Keep It Short and Clear
This is not the place for witty observations or lively descriptions of the benefits you promise. CTAs are brief and to the point. They describe the action in a straightforward manner – Download Your Copy, Register for a Free Trial, Buy This, Sign Up and Get $50 Off, Reserve Your Seats, etc.
This type of copywriting may sound a bit bland, or even off-putting in its directness. Don’t forget, though, that the CTAs are just that final step in a process. Your site’s design, the images that decorate it and the textual content that you publish on it all provide the atmosphere, the information and the motivation to follow your call-to-action, while the CTA is there to give it a final push.
Use Action-Oriented Language
Compelling site visitors to take action requires proactive language. It’s no coincidence that CTAs begin with a powerful imperative verb that assertively determines what happens next. This type of explicit invitation increases people’s motivation to follow your CTA and complete the action. It puts the focus on them and their decision and strengthens their confidence in the choice to click onwards.
The Time is Now
Similarly to the use of power-verbs, adding a sense of urgency strengthens the CTA’s impact. A powerful CTA motivates site visitors to take immediate action, not to think things over and probably forget all about your site. Adding words like “Now,” “Here” “Today” to your CTAs helps to prompt quick reactions. Other phrasings that elicit this type of determination are: “Get Instant Access,” “Grab Limited Discount Code” or “Take Advantage of Our Best Deal Ever.”
Lead with Incentives
When you’re asking your site visitors to do something for you, you better be willing to do something for them in return. With an abundance of options and information available online, web users have the power to consider costs and benefits and make informed decisions. If you want CTAs to appeal to that mindset you need to make sure the value that you are offering is clear, and that it actually appeals to your group.
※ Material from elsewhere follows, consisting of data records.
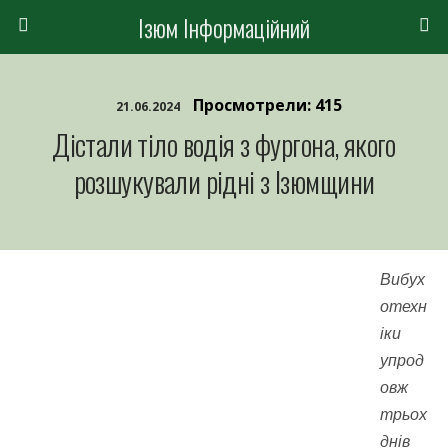
Ізюм Інформаційний
Просмотрели: 415
21.06.2024
Дістали тіло водія з фургона, якого
розшукували рідні з Ізюмщини
Вибух
отехн
іки
упрод
овж
трьох
днів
For example, CTAs like “Start My Free Trial,” “Create Your Own Blog” or “Download Straight to Your Device” all offer a certain incentive that allows visitors to visualize what they are getting out of this deal.
Don’t Neglect the Rest of Your Site
This article focuses specifically on the art of creating CTAs, but just as important is the art of creating a good CTA environment. Remember, the CTA is a culmination of your pitch to your site visitors. Even the perfect CTA will fail if the site that surrounds it does not lead visitors towards the completing the action.
To begin with, your entire site design should support the CTA. This means, for example, that the layout of the page should direct the visitors’ view towards the CTA in a natural browsing flow. It also means freeing up some white space around the CTA, to make sure that nothing distracts the view away from it.
The site content is also crucial for the elimination of FUDs – fears, uncertainties and doubts. We mentioned before that CTAs are short and therefore cannot address all the concerns or questions that site visitors might have about you, your business or your organization. You need to make sure that your site has all the answers so that visitors are free to pursue the CTA freely.
Track and Analyze Success
No serious website owner would be pleased with following all the steps mentioned above without tracking their impact. Analyzing the success rate of your CTA is crucial in evaluating your site’s overall performance and is a vital step towards improving your strategy for growth. An important metric that can help to guide your evaluation is the conversion rate, which basically provides you with the tools to measure your CTAs’ success rates.
Test and Improve
After tracking and measuring your CTAs’ performance, you have the knowledge required to experiment, compare and improve various call-to-action schemes. Your analysis may show you that some colors bring in more clicks than others, or that the phrasing “Buy now” is more effective than “Purchase Now.” Keep track of your different tests to better understand what triggers action with your target audience and continue to improve your CTAs accordingly.